L'orgueil n'est pas l'apanage du présomptueux. Disons même que la manifestation privilégiée de l'orgueil, c'est la timidité. Le timide, c'est celui qui a peur de ce qu'on va penser de lui. Les deux attitudes sont souvent liée à un complexe, de supériorité ou d'infériorité. Le présomptueux se croit le meilleur, ou, au contraire, tente de cacher ses défauts derrière une façade. Le timide ne se sent pas compétent pour agir, ou a la prétention d'arriver à la perfection avant d'agir. Et l'on se rend compte que l'on ne tombe pas, en général, dans l'un des deux excès, mais qu'on oscille constamment de l'un à l'autre. Le timide, qui n'ose pas, ne se dit-il pas momentanément qu'il est le meilleur quand il vient tout de même de réussir ?
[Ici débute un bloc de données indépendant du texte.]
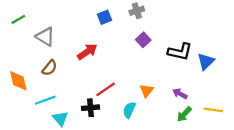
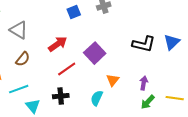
purple square: (143, 40) -> (95, 53), moved, size x1.5
blue triangle: (206, 61) -> (172, 42), moved
red line: (106, 89) -> (67, 69), moved
purple arrow: (180, 94) -> (144, 83), turned 72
L'orgueil du présomptueux et du timide sont tous deux le comble de la bêtise. Ils témoignent d'un manque total de réalisme. Or l'intelligence, c'est le réalisme. De même que l'acédie est une blessure de la volonté, l'orgueil est une blessure de l'intelligence. Qu'est-ce qu'être réaliste ? C'est avant tout reconnaître que le réel m'échappe. Je suis profondément idéaliste, autrement dit j'ai des idées : en témoigne le fait incontestable que je juge les autres régulièrement. Je suis donc bien loin du réel. Quand on me lance une pique, qu'on en vient à critiquer ce que je fais, et que naît en moi le sentiment de révolte, voilà ma susceptibilité qui s'exprime. Pour autant, mon coeur ne doit pas rester imperméable aux propos d'autrui : je dois être capable d'accueillir la parole de l'autre et de discerner si elle est juste ou fausse. L'insensibilité de l'ego n'est en rien absence d'écoute. C'est grâce à cette rencontre d'autrui que je me rapproche du réel, que je sors de mon monde imaginaire et idéal.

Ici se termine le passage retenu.